[WORKING DATA Boundary: Start]

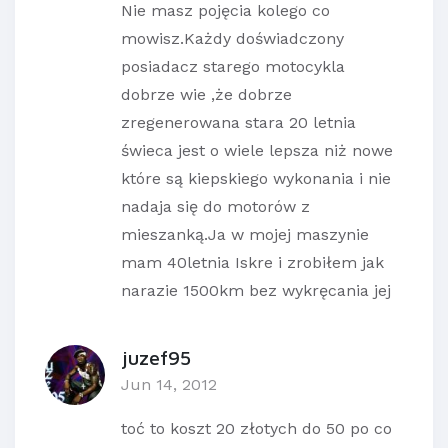
Nie masz pojęcia kolego co
mowisz.Każdy doświadczony
posiadacz starego motocykla
dobrze wie ,że dobrze
zregenerowana stara 20 letnia
świeca jest o wiele lepsza niż nowe
które są kiepskiego wykonania i nie
nadaja się do motorów z
mieszanką.Ja w mojej maszynie
mam 40letnia Iskre i zrobiłem jak
narazie 1500km bez wykręcania jej
juzef95
Jun 14, 2012
toć to koszt 20 złotych do 50 po co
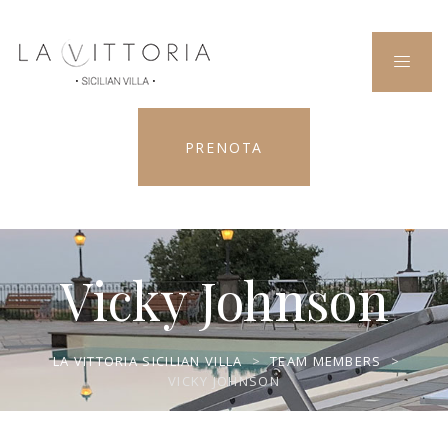
PRENOTA
Vicky Johnson
LA VITTORIA SICILIAN VILLA
>
TEAM MEMBERS
>
VICKY JOHNSON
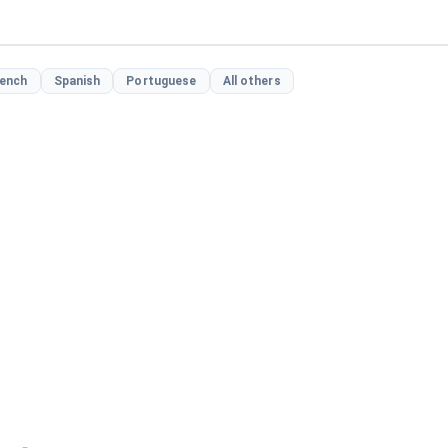
rench
Spanish
Portuguese
All others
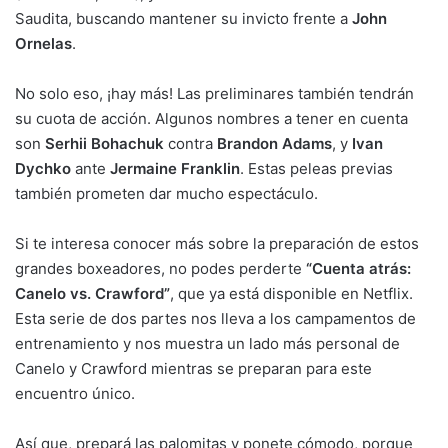
Saudita, buscando mantener su invicto frente a
John
Ornelas
.
No solo eso, ¡hay más! Las preliminares también tendrán
su cuota de acción. Algunos nombres a tener en cuenta
son
Serhii Bohachuk
contra
Brandon Adams
, y
Ivan
Dychko
ante
Jermaine Franklin
. Estas peleas previas
también prometen dar mucho espectáculo.
Si te interesa conocer más sobre la preparación de estos
grandes boxeadores, no podes perderte
“Cuenta atrás:
Canelo vs. Crawford”
, que ya está disponible en Netflix.
Esta serie de dos partes nos lleva a los campamentos de
entrenamiento y nos muestra un lado más personal de
Canelo y Crawford mientras se preparan para este
encuentro único.
Así que, prepará las palomitas y ponete cómodo, porque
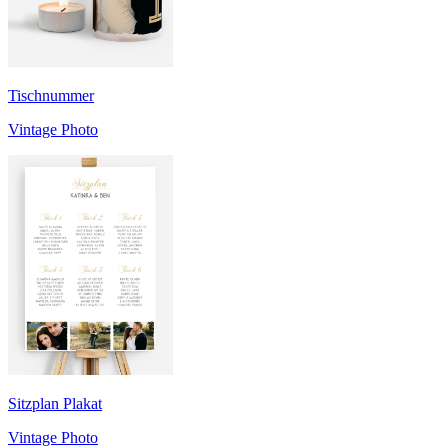
Tischnummer
Vintage Photo
Sitzplan Plakat
Vintage Photo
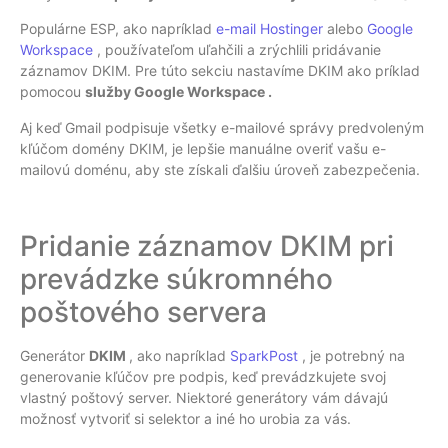
Populárne ESP, ako napríklad
e-mail Hostinger
alebo
Google
Workspace
, používateľom uľahčili a zrýchlili pridávanie
záznamov DKIM. Pre túto sekciu nastavíme DKIM ako príklad
pomocou
služby Google Workspace .
Aj keď Gmail podpisuje všetky e-mailové správy predvoleným
kľúčom domény DKIM, je lepšie manuálne overiť vašu e-
mailovú doménu, aby ste získali ďalšiu úroveň zabezpečenia.
Pridanie záznamov DKIM pri
prevádzke súkromného
poštového servera
Generátor
DKIM
, ako napríklad
SparkPost
, je potrebný na
generovanie kľúčov pre podpis, keď prevádzkujete svoj
vlastný poštový server. Niektoré generátory vám dávajú
možnosť vytvoriť si selektor a iné ho urobia za vás.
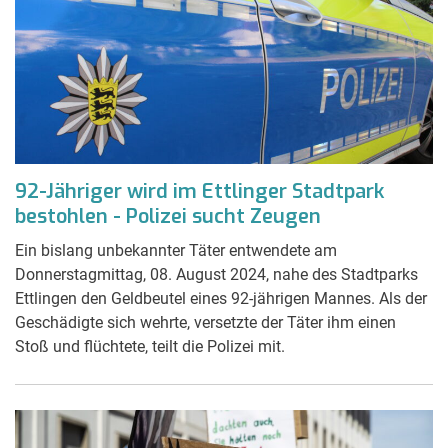
92-Jähriger wird im Ettlinger Stadtpark
bestohlen - Polizei sucht Zeugen
Ein bislang unbekannter Täter entwendete am
Donnerstagmittag, 08. August 2024, nahe des Stadtparks
Ettlingen den Geldbeutel eines 92-jährigen Mannes. Als der
Geschädigte sich wehrte, versetzte der Täter ihm einen
Stoß und flüchtete, teilt die Polizei mit.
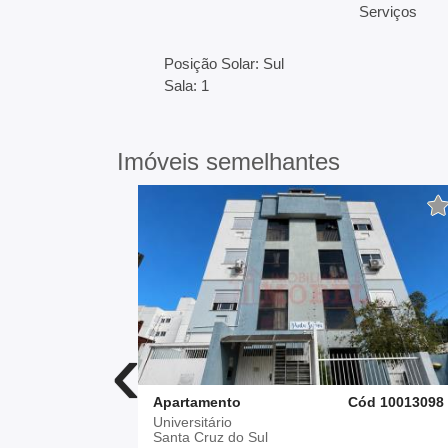
Serviços
Posição Solar: Sul
Sala: 1
Imóveis semelhantes
‹
d 10012821
Apartamento
Cód 10013098
Universitário
Santa Cruz do Sul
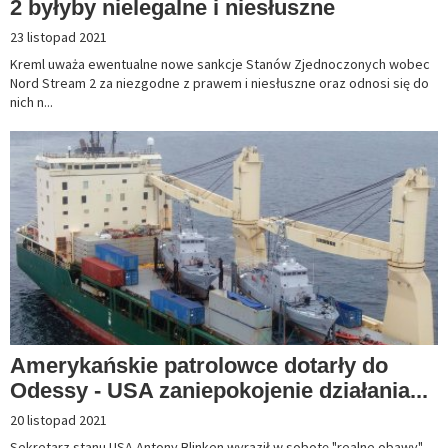
2 byłyby nielegalne i niesłuszne
23 listopad 2021
Kreml uważa ewentualne nowe sankcje Stanów Zjednoczonych wobec
Nord Stream 2 za niezgodne z prawem i niesłuszne oraz odnosi się do
nich n...
Amerykańskie patrolowce dotarły do
Odessy - USA zaniepokojenie działania...
20 listopad 2021
Sekretarz stanu USA Antony Blinken wyraził w sobotę "realne obawy",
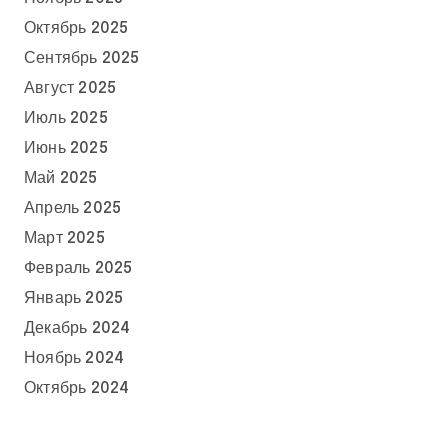
Октябрь 2025
Сентябрь 2025
Август 2025
Июль 2025
Июнь 2025
Май 2025
Апрель 2025
Март 2025
Февраль 2025
Январь 2025
Декабрь 2024
Ноябрь 2024
Октябрь 2024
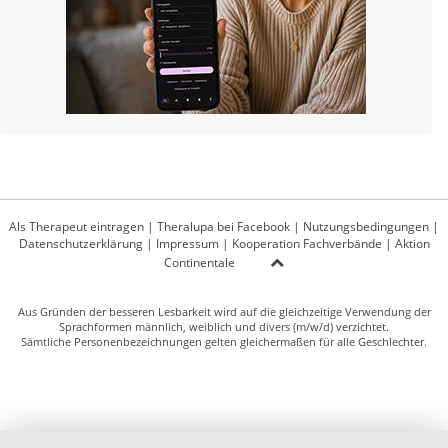
Als Therapeut eintragen
|
Theralupa bei Facebook
|
Nutzungsbedingungen
|
Datenschutzerklärung
|
Impressum
|
Kooperation Fachverbände
|
Aktion
Continentale
Aus Gründen der besseren Lesbarkeit wird auf die gleichzeitige Verwendung der
Sprachformen männlich, weiblich und divers (m/w/d) verzichtet.
Sämtliche Personenbezeichnungen gelten gleichermaßen für alle Geschlechter.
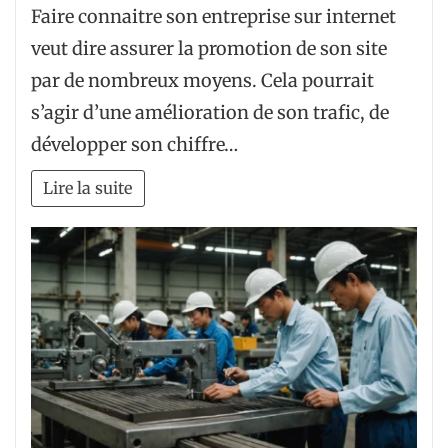
Faire connaitre son entreprise sur internet
veut dire assurer la promotion de son site
par de nombreux moyens. Cela pourrait
s’agir d’une amélioration de son trafic, de
développer son chiffre…
Lire la suite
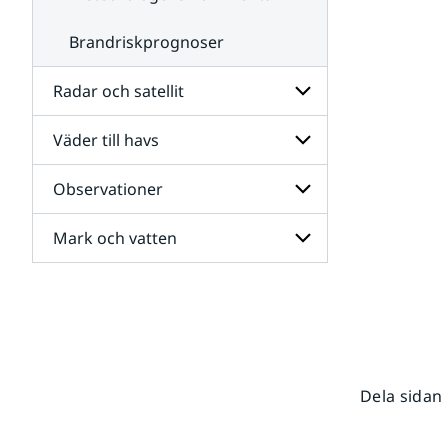
Brandriskprognoser
Radar och satellit
Väder till havs
Undersidor
för
Radar
Observationer
Undersidor
och
för
satellit
Väder
Mark och vatten
Undersidor
till
för
havs
Observationer
Undersidor
för
Mark
och
vatten
Dela sidan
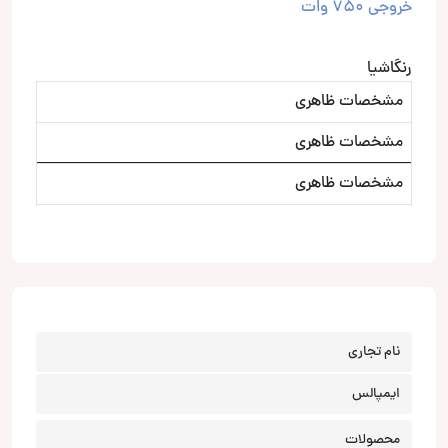
خروجی 750 وات
رنگاشیا
مشخصات ظاهری
مشخصات ظاهری
مشخصات ظاهری
نام تجاری
ایمپالس
محصولات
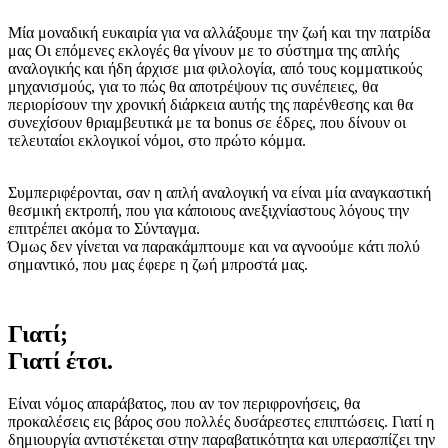
Μία μοναδική ευκαιρία για να αλλάξουμε την ζωή και την πατρίδα
μας Οι επόμενες εκλογές θα γίνουν με το σύστημα της απλής
αναλογικής και ήδη άρχισε μια φιλολογία, από τους κομματικούς
μηχανισμούς, για το πώς θα αποτρέψουν τις συνέπειες, θα
περιορίσουν την χρονική διάρκεια αυτής της παρένθεσης και θα
συνεχίσουν θριαμβευτικά με τα bonus σε έδρες, που δίνουν οι
τελευταίοι εκλογικοί νόμοι, στο πρώτο κόμμα.
Συμπεριφέρονται, σαν η απλή αναλογική να είναι μία αναγκαστική
θεσμική εκτροπή, που για κάποιους ανεξιχνίαστους λόγους την
επιτρέπει ακόμα το Σύνταγμα.
Όμως δεν γίνεται να παρακάμπτουμε και να αγνοούμε κάτι πολύ
σημαντικό, που μας έφερε η ζωή μπροστά μας.
Γιατί;
Γιατί έτσι.
Είναι νόμος απαράβατος, που αν τον περιφρονήσεις, θα
προκαλέσεις εις βάρος σου πολλές δυσάρεστες επιπτώσεις. Γιατί η
δημιουργία αντιστέκεται στην παραβατικότητα και υπερασπίζει την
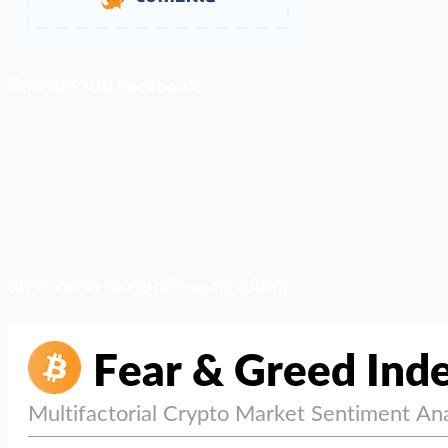
ติดตามเราบน Facebook
สภาวะตลาด (ความกลัว vs ความโลภ)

[WORKING DATA Boundary: End]

WHAT YOU SHOULD DO – In the entries above, find each line with the string "Canelo" and copy it.

EXPECTED ANSWER –
Canelo vs. Crawford”
Canelo y Crawford mientras se preparan para este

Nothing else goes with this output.